El primero es el personaje de Mustafá, inicialmente el prometido de Fatmagϋl. Mustafá ha recibido una educación típicamente machista, sustentada principalmente por su madre. Por este motivo aspira a tener para sí una mujer ama de casa, exclusiva y especialmente virgen como indica la tradición. Pero dada la agresión que sufre su prometida, todo ese mundo ideal queda reducido a cenizas (literalmente) y su efecto devastador comandará en lo sucesivo todas sus acciones, en particular su sed de venganza, sobre todo hacia la chica ya que ella es señalada como la “culpable” (por ser considerada “incitadora” y más tarde sospechosa de “traición”) de toda esa tragedia. Incapaz de dar marcha atrás a sus decisiones, sobre todo para no mostrar a su familia y amigos una “debilidad” de carácter,  Mustafá se aleja cada vez más del rumbo que había planeado y se convierte en un individuo vil y despiadado. En un pasaje de la telenovela conoce a una prostituta con la que tiene un hijo. Comienza así una lucha interna de sentimientos encontrados entre el amor que ésta le profesa y que él no se permite corresponder por el estigma que ésta carga. Se debate así entre lo que sus sentimientos le dictan y lo que su “deber” como exponente social del estereotipo masculino le permite, no pudiendo encarar una saludable reconversión de su vida, y por eso involuciona y muere.

Los responsables de la violación son cuatro jóvenes. El más sobresaliente es Erdogan, un chico de la alta sociedad proveniente de una familia de gran poder económico pero con un padre de poco peso contrastado con la brillantez y el poder que ostentan otros ejemplares masculinos a los que admira y envidia. Compite implícitamente con un personaje despótico (Reşat, el “macho alfa” de su familia) que es el que domina la empresa, y busca la forma de afianzar su poderío desplazándolo. La figura de la mujer es para él solo un instrumento, un trofeo en disputa, un medio disponible para utilizar y alcanzar  sus metas. La chica a la que viola es para él solo un objeto disponible en ese momento, y su vulnerabilidad una vía libre para sus actos. Al verse acorralado ante un jurado intentará culpar a la víctima y desarrollará un comportamiento sádico y obsesivo para desacreditarla y acabar con ella. Reşat por su parte es un hombre maduro e inescrupuloso cuyo poder económico y empresarial le “permiten” hacer y deshacer no solo en lo relativo a los negocios de su empresa (muchos de ellos fraudulentos o abusivos hacia terceros) sino en su vida personal.
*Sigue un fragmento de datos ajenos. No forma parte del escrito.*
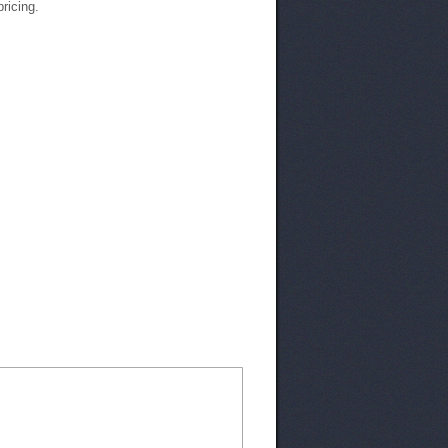
pricing.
Una mujer hermosa, poderosa o valiosa en algún sentido es para él un botín a ser disputado con otros hombres y conseguido a cualquier costo.

El segundo personaje que interviene en la violación es Selim, único hijo de Reşat y por consiguiente poseedor de un espléndido linaje social y heredero de una empresa millonaria. Su vida ha transcurrido como la de un príncipe, sin contacto con la realidad del mundo, dentro de  una burbuja donde todo le ha sido otorgado sin tener que mover un dedo. Esto le ha valido una cierta candidez en muchos aspectos de su vida, fruto de su inexperiencia y su poca “calle”. Es el candidato ideal para sumarse a las andanzas de Erdogan, interpretándolas como un aprendizaje para ser él también un “chico malo” replicando así el concepto de adultez varonil que le han llevado a construir  los modelos masculinos que ha percibido durante todo el transcurso de su vida. Al ser enjuiciado y encarcelado no revelará nunca un estado de conciencia real sobre lo sucedido, quedando a la espera de aquella ayuda mágica o milagrosa que lo saque de ese trance desagradable. Tampoco experimentará arrepentimiento por haber protagonizado el hecho, sino angustia por lo que el hecho le ha producido a su propia vida.

El tercero de los violadores es Vural, chico tímido, hijo de una pareja heterosexual disfuncional. Dado su enorme sensibilidad, Vural internaliza todos los pormenores de la  desavenencia de sus padres, y absorbe penosamente la falta de acompañamiento y de afecto verdadero de éstos hacia él. Su escape consiste en  adicciones que lo ayudan a evadirse de la realidad y del mundo. Es prácticamente una hoja al viento. Por eso participa por inercia de cualquier cosa en la que lo involucran sus amigos sin anteponer su voluntad o hacer valer su criterio. Viola a la chica sin interés ni convicción, solo porque los otros dos se lo demandan. Vural es el único de estos tres personajes que cargará con un peso tan grande en su conciencia que lo llevará a buscar su propia muerte.

Por último tenemos al personaje de Kerim, un chico “de barrio” criado dentro de buenas costumbres y fortalecido afectivamente. A pesar de su condición humilde  ha sido “aceptado”  en el círculo de los tres chicos adinerados y considerado (a los efectos de sus andanzas) como un par. Kerim es engañado por sus “amigos” haciéndole creer que es él el violador y por eso se casa con la víctima (“castigo” impuesto al parecer por la sociedad turca para compensar el acto delictivo). Kerim desarrolla una empatía hacia ella que deriva en amor, por lo que elige pasar a segundo plano a pesar de sufrir por el mismo hecho y pone a la chica en un lugar preferencial de atención, ayudándola con cariño y paciencia a hacer frente al episodio traumático, a solicitar ayuda psicológica y a encaminar el proceso de recomposición de la confianza en sí misma, a recuperar su esperanza en el futuro y a volver a creer en (la mayoría sana de) los hombres. Y como sucede en la mayoría de las novelas, se llega a un final feliz.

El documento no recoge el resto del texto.